Rencontre avec Ana Girardot : « Je ne fais pas ce métier pour qu’on accepte ma personnalité »
Après une intervention brillante et drôle aux César 2024, Ana Girardot casse son image évanescente avec un rôle de jeune fille rebelle qui s’oppose à sa mère dans Madame de Sévigné, actuellement au cinéma. À cette occasion, l’incontournable actrice française, attendue le 18 mars dans la série La Fièvre (sur Canal+) et le 29 mars dans le film Le Salaire de la peur (sur Netflix), s’est confiée à Numéro sur le female gaze, la sororité et le métier de comédienne.
propos recueillis par Violaine Schütz.
L’actrice française Ana Girardot, 35 ans, dégage, depuis ses débuts dans le cinéma, une image romantique et élégante et incarne une féminité poétique et sage, très évanescente. Mais la ravissante et mutine Parisienne, proche des maisons Celine, Dior, Chanel et Saint Laurent, avait laissé deviner avec ses apparitions délirantes dans les séries comiques La Flamme (2020) et Le Flambeau (2022), qu’elle était prête à jouer avec son image. En 2022, avec le film La Maison, elle réussissait une belle prise de risque en jouant une écrivaine qui se prostitue à Berlin pour nourrir un livre.
Ce mercredi 28 février 2024, on retrouve la talentueuse comédienne dans le film Madame de Sévigné d’Isabelle Brocard, aux côtés de Karin Viard.

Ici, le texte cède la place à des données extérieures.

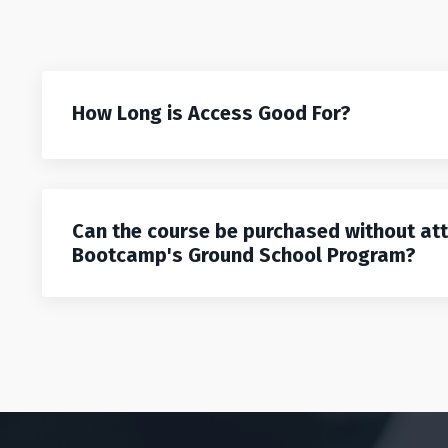
How Long is Access Good For?
Can the course be purchased without at
Bootcamp's Ground School Program?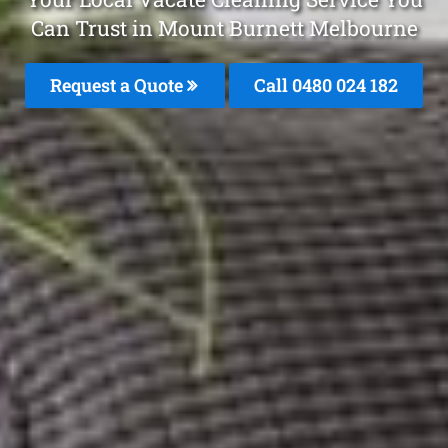
Can Trust in Mount Burnett Melbourne
Request a Quote
Call 0480 024 182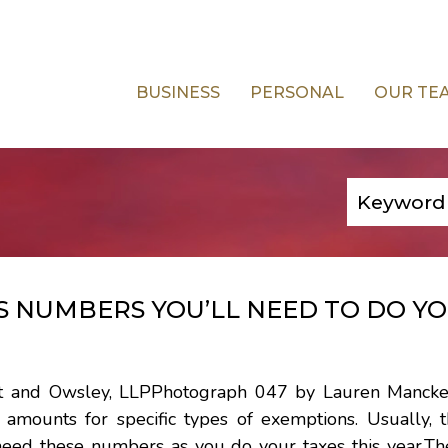
BUSINESS
PERSONAL
OUR TE
S NUMBERS YOU’LL NEED TO DO Y
iest and Owsley, LLPPhotograph 047 by Lauren Manck
amounts for specific types of exemptions. Usually, t
need these numbers as you do your taxes this year.Th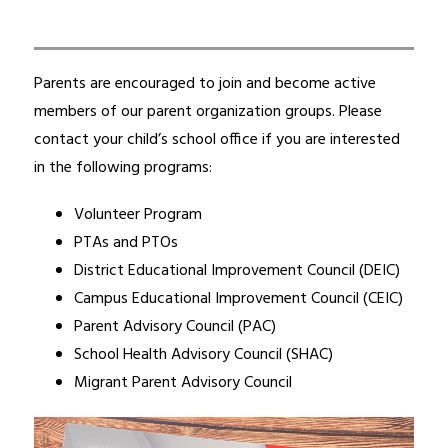
Parents are encouraged to join and become active 
members of our parent organization groups. Please 
contact your child’s school office if you are interested 
in the following programs:
Volunteer Program
PTAs and PTOs
District Educational Improvement Council (DEIC)
Campus Educational Improvement Council (CEIC)
Parent Advisory Council (PAC)
School Health Advisory Council (SHAC)
Migrant Parent Advisory Council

Elle y interprète avec brio Françoise de Grignan, la fille rebelle de l’épistolière Madame de Sévigné considérée au XVIIe comme la plus belle femme de France et cible des avances de Louis XIV. On verra ensuite l’actrice dans deux projets d’envergure : La série La Fièvre (le 18 mars sur Canal+) et le remake du film des années 50 Le Salaire de la peur (le 29 mars sur Netflix). Autant de raisons de rencontre la passionnante star française.
L’interview d’Ana Girardot, à l’affiche du film Madame de Sévigné et bientôt de la série La Fièvre
Numéro : L’histoire du film Madame de Sévigné se passe au XVIIe siècle mais on peut faire des ponts avec notre époque, notamment en ce qui concerne les contraintes qui pèsent sur les femmes (qui ont des conséquences sur la relation mère-fille)…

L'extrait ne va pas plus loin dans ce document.